# Work to complete:
Return exactly the lines of the entries that start at the line containing "источники организатора." and continue to the last line. Omit the pictures.

# Data to examine:

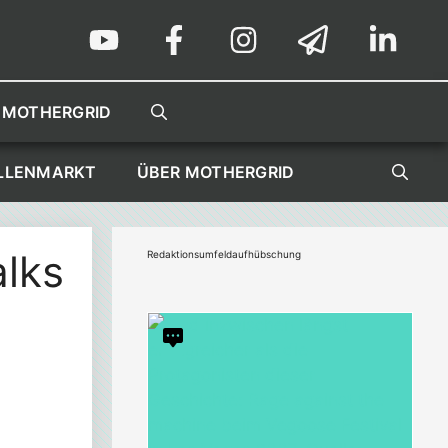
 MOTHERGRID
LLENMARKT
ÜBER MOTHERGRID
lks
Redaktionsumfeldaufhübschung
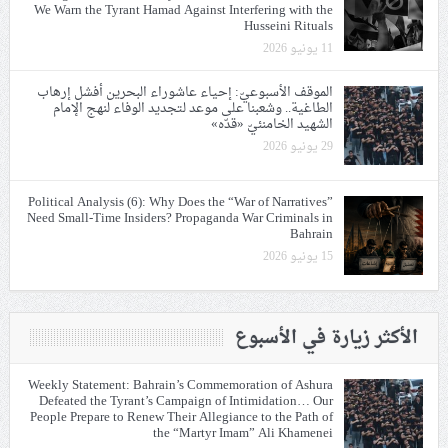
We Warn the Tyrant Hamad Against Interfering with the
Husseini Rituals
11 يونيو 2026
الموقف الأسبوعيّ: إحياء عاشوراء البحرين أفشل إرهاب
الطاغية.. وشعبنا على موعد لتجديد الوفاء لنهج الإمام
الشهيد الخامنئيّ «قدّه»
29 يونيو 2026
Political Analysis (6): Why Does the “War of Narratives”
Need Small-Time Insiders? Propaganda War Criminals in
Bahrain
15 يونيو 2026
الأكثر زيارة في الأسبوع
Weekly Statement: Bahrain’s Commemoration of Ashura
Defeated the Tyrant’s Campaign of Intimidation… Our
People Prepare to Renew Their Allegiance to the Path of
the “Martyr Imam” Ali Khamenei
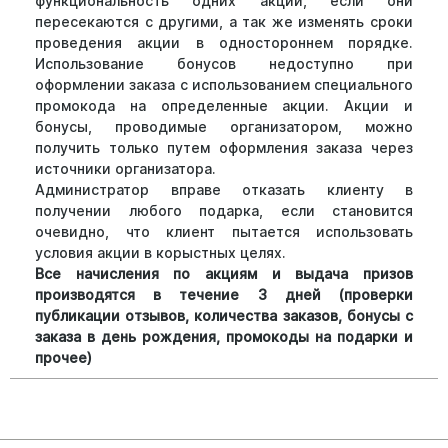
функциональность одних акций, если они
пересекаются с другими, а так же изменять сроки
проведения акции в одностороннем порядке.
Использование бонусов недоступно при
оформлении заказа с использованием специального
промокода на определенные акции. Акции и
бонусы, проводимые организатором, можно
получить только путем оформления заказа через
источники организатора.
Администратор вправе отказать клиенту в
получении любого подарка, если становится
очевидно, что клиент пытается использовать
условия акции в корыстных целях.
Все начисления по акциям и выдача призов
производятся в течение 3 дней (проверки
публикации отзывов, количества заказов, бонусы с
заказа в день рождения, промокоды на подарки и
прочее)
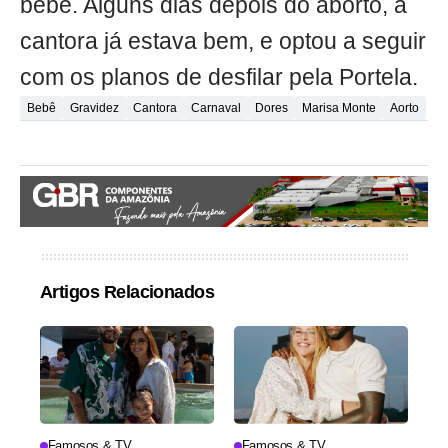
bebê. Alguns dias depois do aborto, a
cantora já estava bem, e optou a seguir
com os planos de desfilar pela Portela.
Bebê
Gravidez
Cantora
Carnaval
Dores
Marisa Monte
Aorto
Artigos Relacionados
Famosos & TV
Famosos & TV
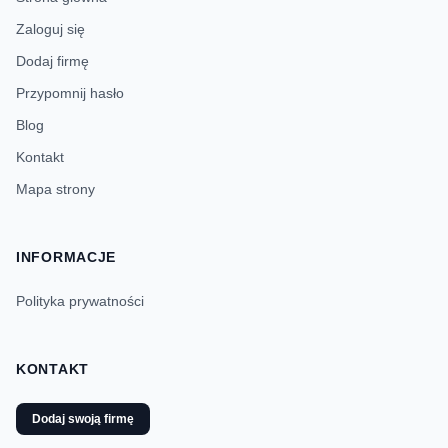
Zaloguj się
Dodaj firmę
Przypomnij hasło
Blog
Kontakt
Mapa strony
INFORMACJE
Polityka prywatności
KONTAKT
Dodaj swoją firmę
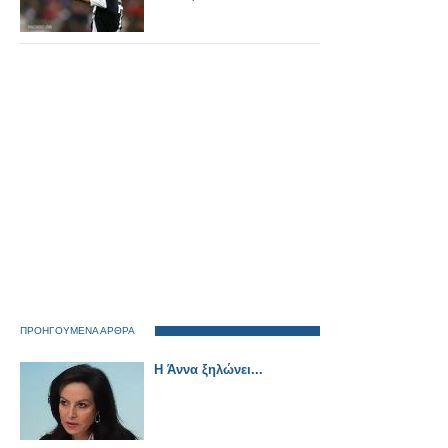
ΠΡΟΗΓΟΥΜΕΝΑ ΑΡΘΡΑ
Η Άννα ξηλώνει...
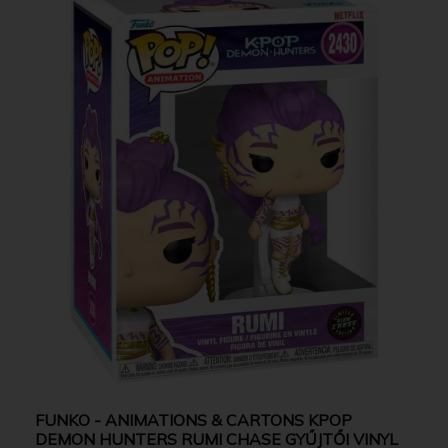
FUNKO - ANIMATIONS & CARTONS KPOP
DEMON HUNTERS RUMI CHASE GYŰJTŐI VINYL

# Finished exercise:
источники организатора.
Администратор вправе отказать клиенту в
получении любого подарка, если становится
очевидно, что клиент пытается использовать
условия акции в корыстных целях.
Все начисления по акциям и выдача призов
производятся в течение 3 дней (проверки
публикации отзывов, количества заказов, бонусы с
заказа в день рождения, промокоды на подарки и
прочее)
bebê. Alguns dias depois do aborto, a
cantora já estava bem, e optou a seguir
com os planos de desfilar pela Portela.
Bebê
Gravidez
Cantora
Carnaval
Dores
Marisa Monte
Aorto
Artigos Relacionados
Famosos & TV
Famosos & TV
Zaloguj się
Dodaj firmę
Przypomnij hasło
Blog
Kontakt
Mapa strony
INFORMACJE
Polityka prywatności
KONTAKT
Dodaj swoją firmę
ΠΡΟΗΓΟΥΜΕΝΑ ΑΡΘΡΑ
Η Άννα ξηλώνει...
FUNKO - ANIMATIONS & CARTONS KPOP
DEMON HUNTERS RUMI CHASE GYŰJTŐI VINYL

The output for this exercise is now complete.